Section 106 constitutes an exception to Section 101 of The Indian Evidence Act, 1872. Shambu Nath Mehra v. State of Ajmer, (1956) 1 SCR 199 has stood the test of time. Thus, Section 106 will apply to those cases where prosecution has succeeded in establishing facts from which a reasonable inference can be drawn regarding existence of certain other facts which are within special knowledge of accused. When accused fails to offer proper explanation about existence of said other facts, Court can always draw an appropriate inference. When a case is resting on circumstantial evidence, if accused fails to offer a reasonable explanation in discharge of burden placed on him by virtue of Section 106, such a failure may provide an additional link to chain of circumstances.
In a case governed by circumstantial evidence, if chain of circumstances which is required to be established by prosecution is not established, failure of accused to discharge the burden under Section 106 is not relevant at all.

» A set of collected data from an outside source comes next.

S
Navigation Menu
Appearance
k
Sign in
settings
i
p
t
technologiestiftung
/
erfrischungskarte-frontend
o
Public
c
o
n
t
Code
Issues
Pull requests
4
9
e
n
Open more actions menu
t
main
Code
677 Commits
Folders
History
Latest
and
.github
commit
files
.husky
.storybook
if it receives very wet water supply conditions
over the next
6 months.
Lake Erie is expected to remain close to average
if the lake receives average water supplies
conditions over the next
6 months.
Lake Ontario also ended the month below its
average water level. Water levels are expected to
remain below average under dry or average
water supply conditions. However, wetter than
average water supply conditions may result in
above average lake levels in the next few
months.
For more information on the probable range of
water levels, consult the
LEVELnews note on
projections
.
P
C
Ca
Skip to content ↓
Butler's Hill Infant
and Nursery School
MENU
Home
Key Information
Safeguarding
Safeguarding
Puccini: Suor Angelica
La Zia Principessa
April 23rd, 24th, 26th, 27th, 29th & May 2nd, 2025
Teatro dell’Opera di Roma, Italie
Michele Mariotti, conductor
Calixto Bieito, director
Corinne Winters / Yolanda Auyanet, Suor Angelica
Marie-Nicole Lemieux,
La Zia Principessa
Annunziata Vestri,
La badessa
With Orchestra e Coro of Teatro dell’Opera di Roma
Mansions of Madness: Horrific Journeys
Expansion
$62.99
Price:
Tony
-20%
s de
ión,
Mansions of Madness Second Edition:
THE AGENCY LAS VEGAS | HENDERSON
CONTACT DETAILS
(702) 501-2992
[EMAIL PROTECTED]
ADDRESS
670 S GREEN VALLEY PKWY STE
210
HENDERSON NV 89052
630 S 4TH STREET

The entire case is based on circumstantial evidence. Sharad Birdhichand Sarda v. State of Maharashtra, (1984) 4 SCC 116 is a leading decision of this Court on the subject. The facts established do not rule out existence of any other hypothesis. The facts established cannot be said to be consistent only with one hypothesis of guilt of Nagendra.
– Hon’ble Justice Abhay S. Oka, Nagendra Sah v. State of Bihar, [Criminal Appeal No. 1903 of 2019].